Cosa non serve in questo momento? Raccontare la guerra in Ucraina esasperando la visione negativa del “nemico”. Non serve bloccare Sputnik ed RT ma poi sbandierare un cartone animato di propaganda per bambini puntando il dito contro Mosca. Non serve annullare un corso su Dostoevskij. Non serve nemmeno spegnere tutti quanti le luci per dimostrare a Putin che “preferiamo stare senza gas e senza luce piuttosto che comprare il petrolio da lui” (ma davvero pensate che Putin farà fare marcia indietro ai suoi carri armati per questo? Peraltro, sull’ingenuità di questa affermazione, su cui poi vorrei vedere ognuno davanti alla prova dei fatti, mi taccio). Non serve soffiare sul fuoco, anche se lo si fa a fin di bene.

La verità è che di ciò che sta accadendo davvero dall’altra parte – in Russia – non sappiamo nulla. Amplifichiamo la percezione delle manifestazioni in corso immaginandoci rivoluzioni ma senza sapere quale sia la loro reale entità. Non abbiamo nemmeno, peraltro, idea di quale sia l’impatto reale di questa stretta sulla popolazione russa in termini di psicologia delle masse.

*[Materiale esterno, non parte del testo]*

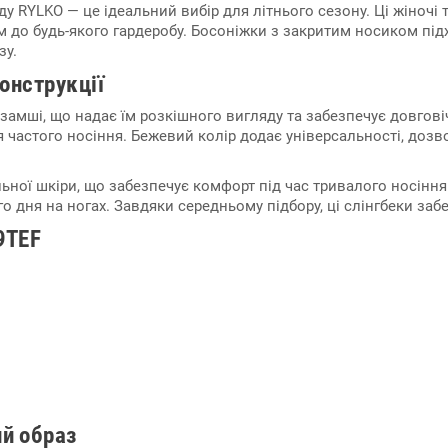
ду RYLKO — це ідеальний вибір для літнього сезону. Ці жіночі 
до будь-якого гардеробу. Босоніжки з закритим носиком підход
зу.
конструкції
 замші, що надає їм розкішного вигляду та забезпечує довгов
ля частого носіння. Бежевий колір додає універсальності, доз
ьної шкіри, що забезпечує комфорт під час тривалого носіння.
 дня на ногах. Завдяки середньому підбору, ці слінгбеки забез
9TEF
ий образ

Paradossalmente, potrebbe anche incrementarne la coesione: e non contro Putin, ma a favore. E’l’effetto fortezza: mi sento attaccato? Mi ricompatto intorno a un centro.

Con il pericolo reale e tangibile che stiamo correndo, non serve fare ciò che ci fa sentire meglio (più buoni, più giusti, più sensibili): serve capire cosa vogliamo e fare ciò che è concretamente utile per ottenerlo. La domanda reale è una sola: vogliamo creare le condizioni perché la guerra in Ucraina si trasformi in  una guerra diffusa (e per diffusa intendo potenzialmente mondiale)? Se non lo vogliamo, chiediamo un’informazione più bilanciata. E’questo che ci serve. Chiediamo storie che vengano anche dall’altra parte della barricata. Chiediamo strumenti che ci aiutino a percepire quello che sta succedendo in termini diversi da quelli della contrapposizione binaria: non per cambiare opinione, ma per accettare il fatto che il panorama è molto, troppo complesso.

Ci serve capire che siamo solo apprendisti stregoni e che entrare nella stanza dei bottoni pigiandoli a caso può portarci esattamente dove non vogliamo andare.